Work request
Because only the count matters, report how many lines in the material hold the string "Ηγουμενίτσα" and nothing more.

Data for this task
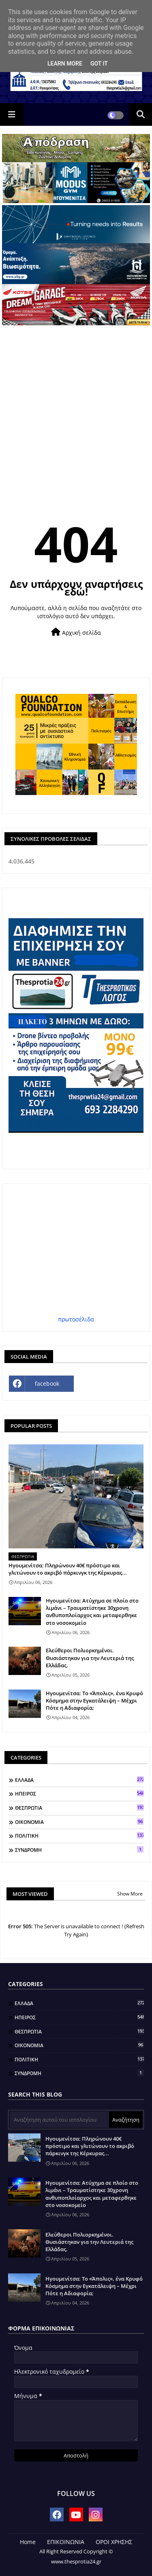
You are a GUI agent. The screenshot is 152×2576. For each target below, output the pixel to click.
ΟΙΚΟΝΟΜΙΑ (79, 1821)
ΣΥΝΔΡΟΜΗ (79, 1849)
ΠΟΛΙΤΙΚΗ (79, 1835)
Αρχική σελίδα (76, 632)
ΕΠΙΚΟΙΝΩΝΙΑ (65, 2542)
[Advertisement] (76, 405)
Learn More (64, 63)
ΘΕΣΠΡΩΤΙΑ (79, 1807)
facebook (47, 1383)
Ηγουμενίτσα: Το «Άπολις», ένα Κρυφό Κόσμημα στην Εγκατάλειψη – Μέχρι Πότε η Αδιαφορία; (94, 1700)
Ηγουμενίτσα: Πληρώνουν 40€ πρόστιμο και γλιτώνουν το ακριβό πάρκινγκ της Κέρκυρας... (68, 1569)
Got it (99, 63)
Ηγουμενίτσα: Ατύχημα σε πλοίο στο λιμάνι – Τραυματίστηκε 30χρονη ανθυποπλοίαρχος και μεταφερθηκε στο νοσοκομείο (92, 1611)
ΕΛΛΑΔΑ (79, 1779)
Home (28, 2542)
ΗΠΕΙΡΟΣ (79, 1793)
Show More (130, 1893)
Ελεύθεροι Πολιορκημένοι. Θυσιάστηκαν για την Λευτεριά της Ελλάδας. (90, 1658)
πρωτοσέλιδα (76, 1319)
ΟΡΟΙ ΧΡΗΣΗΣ (114, 2542)
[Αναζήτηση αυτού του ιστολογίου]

Completed task
3